Im Zusammenhang mit ihrer beruflichen Tätigkeit – und mit dieser notwendigerweise untrennbar verbunden – besteht die Verpflichtung der Patentanwälte, übernommene Vertretungen mit Gewissenhaftigkeit zu führen und die Interessen der Parteien mit Eifer und Treue zu wahren. Die besondere patentanwaltliche Verschwiegenheitspflicht führt sogar dazu, dass diesem Berufsstand ein originäres Zeugnisverweigerungsrecht vor den Gerichten und vor den Verwaltungsbehörden zusteht.

Der EuGH hat in seinem Urteil C-209/18 wiederholt die Ziele des Schutzes von Dienstleistungsempfängern und der Sicherstellung der Dienstleistungsqualität als zwingende Gründe des Allgemeininteresses anerkannt, die eine Beschränkung der unionsrechtlich verbürgten Freiheiten rechtfertigen können. Der Gerichtshof räumt zudem ein, dass die Gewährleistung der Objektivität und Unabhängigkeit des Berufsstandes sowie die Sicherstellung von Rechtssicherheit in Zusammenhang mit den genannten Zielen stehen.

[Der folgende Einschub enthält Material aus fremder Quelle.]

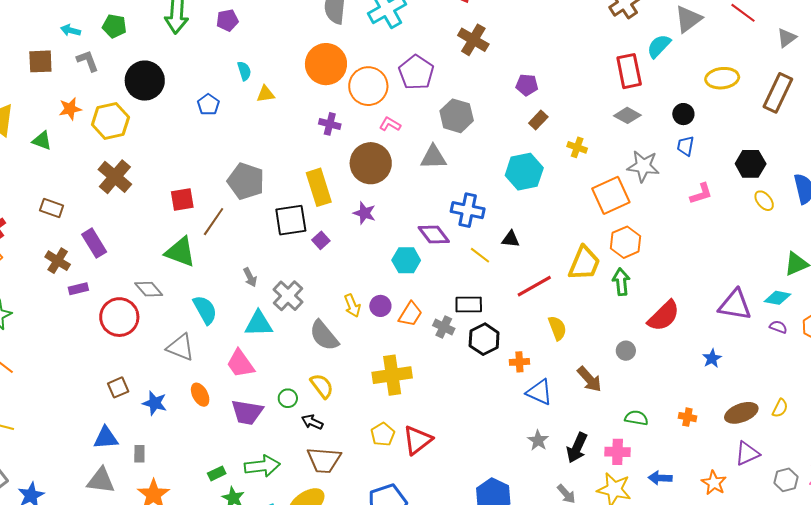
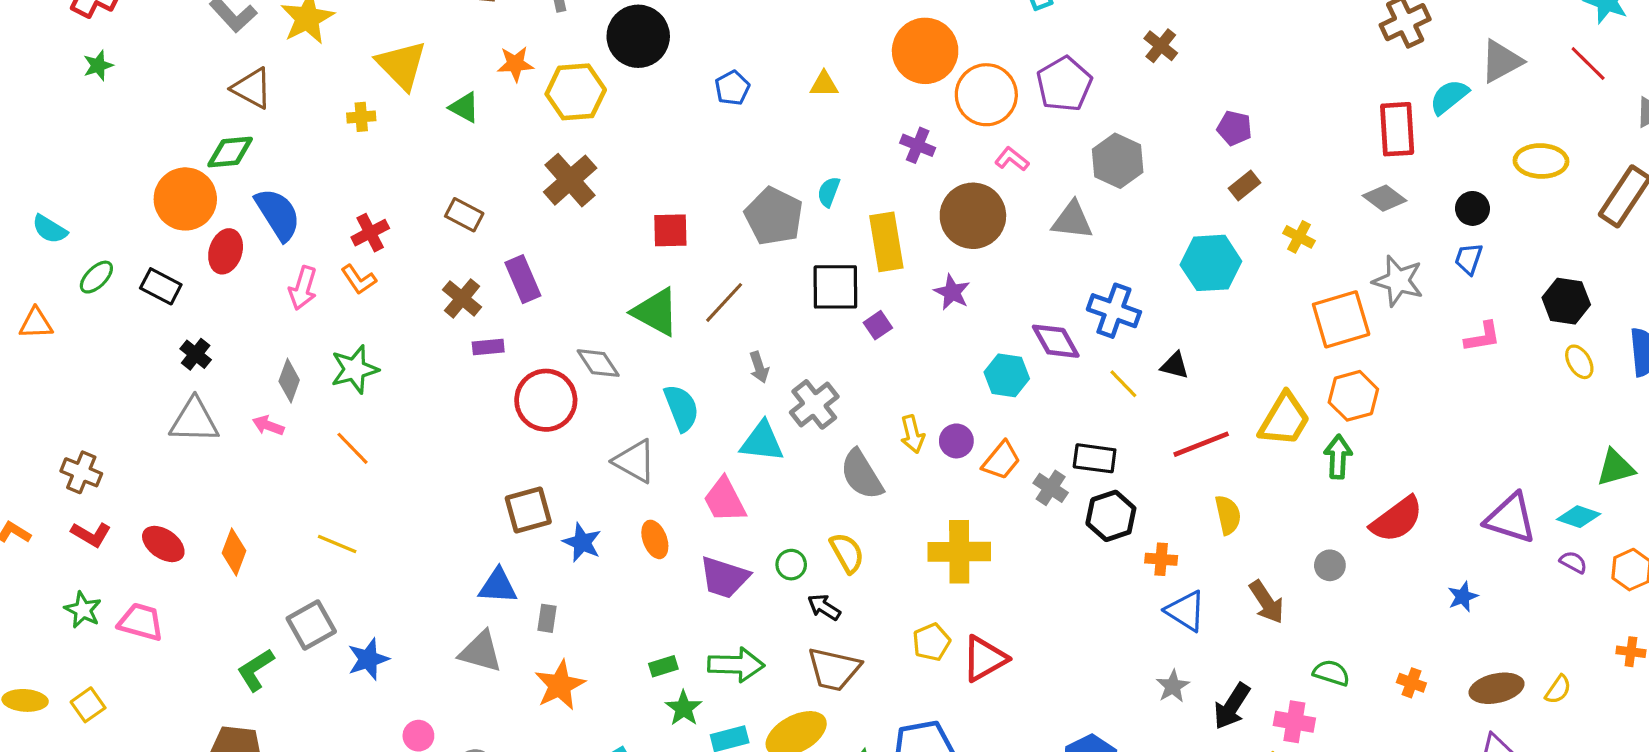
brown cross: (473, 40) -> (1161, 46), size x0.7
cyan semicircle: (244, 71) -> (829, 192), moved, turned -150
brown line: (214, 222) -> (724, 302), moved
brown square: (118, 387) -> (528, 510), size x1.4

Patentanwaltliche Dienstleistungen müssen zunächst vor allem im Sinne des Klienten- und Konsumentenschutzes unabhängig von den Interessen anderer Schutzrechtsinhaber sowie davon verschiedenen Herstellern, Konzernen und Investoren erbracht werden. Geforderte Objektivität und Unabhängigkeit sind auch Grundbedingung für das Vertrauensverhältnis zwischen Patentanwälten und Mandanten. Dieses Vertrauensverhältnis würde massiv beeinträchtigt werden, wenn man es dem einzelnen Patentanwalt erlauben würde, sich im Ergebnis mit einzelnen Berufsgruppen zu verbinden und gemeinsame Dienste in einer Berufsausübungsgemeinschaft anzubieten, ohne sicherzustellen, dass diese Grundforderungen an die patentanwaltliche Tätigkeit erfüllt werden. Darüber hinaus ist die Garantie der Unabhängigkeit auch im Zusammenhang mit Sachverständigengutachten und mit der Teilnahme an der geordneten Rechtspflege unabdingbar.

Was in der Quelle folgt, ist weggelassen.